Divide students into three or six groups, depending on class size, and assign each group one of the three modernization slogans that permeated Japan in the late 1800s. The task of each group is presented on Handout 03-A, which can be printed and distributed to students. Students may also be referred to the handout in the student section of the Throwing Off Asia curriculum. Each group’s task is to:
 
   • Review the woodblock prints from the Throwing Off Asia I Essay that take modernization as their theme.
 
   • Select six woodblock prints that illustrate or exemplify the modernization slogan assigned to the group. These selections will be open to students’ interpretation, as many of the woodblock prints address multiple aspects of “becoming modern.”
 
   • Create a PowerPoint or paper presentation that explains, in concrete examples, what the slogan meant to Japan.
 
 Have groups share presentations with the class. As a class, spend time discussing the woodblock prints. The following questions may guide discussion:

   • How have the prints created a social and historical record—that is, what does the print show about changes taking place in early Meiji Japan, the degree of Westernization, the specific achievements in modernizing Japan? (Students should be able to cite hairstyles, clothing, transportation, specific technologies, architecture, stores.)

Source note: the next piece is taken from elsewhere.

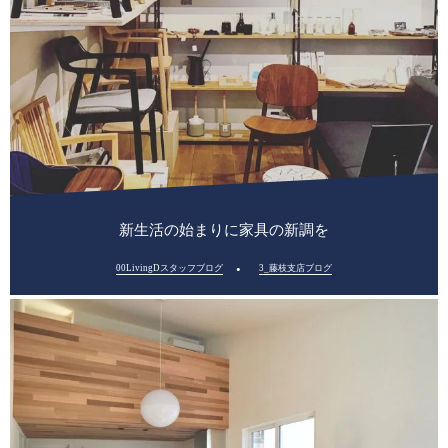
新生活の始まりに家具の新調を
00LivingDスタッフブログ
3_藤枝支店ブログ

   • What have students noticed about the way subjects, activities, and events have been portrayed? About the style, mood, and color used in these portrayals? (Use of vibrant colors, movement, crowds, activity, leisure time.)
   • Think about style, mood, and color. What impression or feeling do such things as the multi- and vibrant-colored compositions, the movement and activity, and so on, inspire in the viewer of these prints?
   • Do students think these pieces would be effective in creating enthusiasm and support for modernization and Westernization? Why?
 
6. (Optional.) As a synthesis exercise, assign each group to apply their knowledge from the exercise above by selecting one woodblock print from Throwing Off Asia that best represents the Meiji modernization campaign they investigated: “Civilization and Enlightenment,” “Enrich the Nation; Strengthen the Army,” or “Encourage Industry.”
 
Student groups should print their selected woodblock print. Working with a paper copy of the image, each group will create a promotional poster to explain and encourage support for the goals of modernization in Meiji Japan.  Each poster must include the slogan, the woodblock print that best captures or reflects the goals of that slogan, and text to explain the slogan and its goals to an unfamiliar population.
 
Allow time for groups to post and explain their work.